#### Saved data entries
______________________________
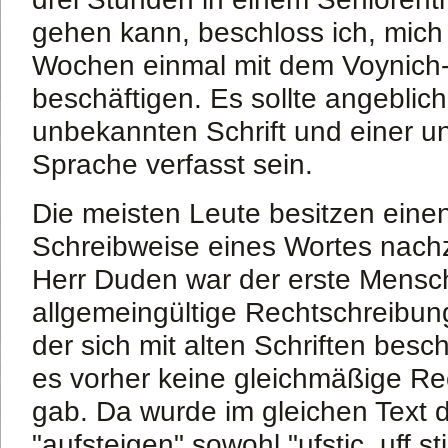
gehen kann, beschloss ich, mich
Wochen einmal mit dem Voynich-
beschäftigen. Es sollte angeblich
unbekannten Schrift und einer 
Sprache verfasst sein.
Die meisten Leute besitzen eine
Schreibweise eines Wortes nach
Herr Duden war der erste Mensch,
allgemeingültige Rechtschreibung
der sich mit alten Schriften besch
es vorher keine gleichmäßige R
gab. Da wurde im gleichen Text 
"aufsteigen" sowohl "ufstic, uff stig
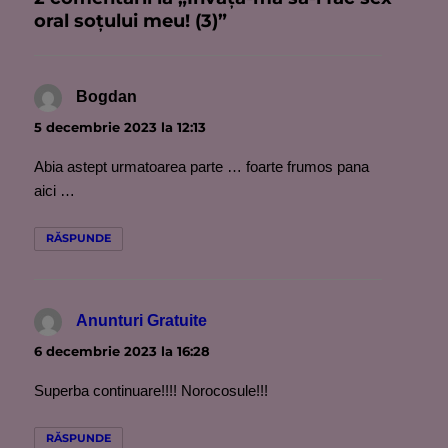
oral soţului meu! (3)”
Bogdan
spune:
5 decembrie 2023 la 12:13
Abia astept urmatoarea parte … foarte frumos pana
aici …
RĂSPUNDE
Anunturi Gratuite
spune:
6 decembrie 2023 la 16:28
Superba continuare!!!! Norocosule!!!
RĂSPUNDE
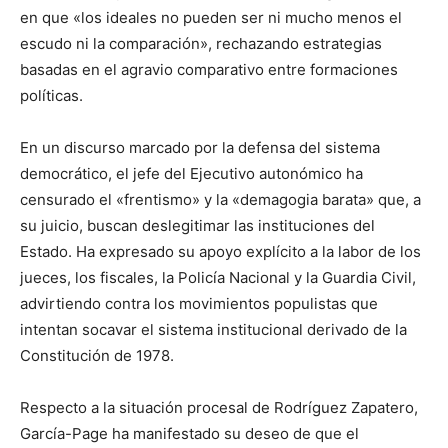
en que «los ideales no pueden ser ni mucho menos el
escudo ni la comparación», rechazando estrategias
basadas en el agravio comparativo entre formaciones
políticas.
En un discurso marcado por la defensa del sistema
democrático, el jefe del Ejecutivo autonómico ha
censurado el «frentismo» y la «demagogia barata» que, a
su juicio, buscan deslegitimar las instituciones del
Estado. Ha expresado su apoyo explícito a la labor de los
jueces, los fiscales, la Policía Nacional y la Guardia Civil,
advirtiendo contra los movimientos populistas que
intentan socavar el sistema institucional derivado de la
Constitución de 1978.
Respecto a la situación procesal de Rodríguez Zapatero,
García-Page ha manifestado su deseo de que el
______________________________
#### WHAT YOU WILL DO
For the string "sistema", count the lines of the entries above that include it; answer with the number only.

#### EXERCISE RESPONSE
2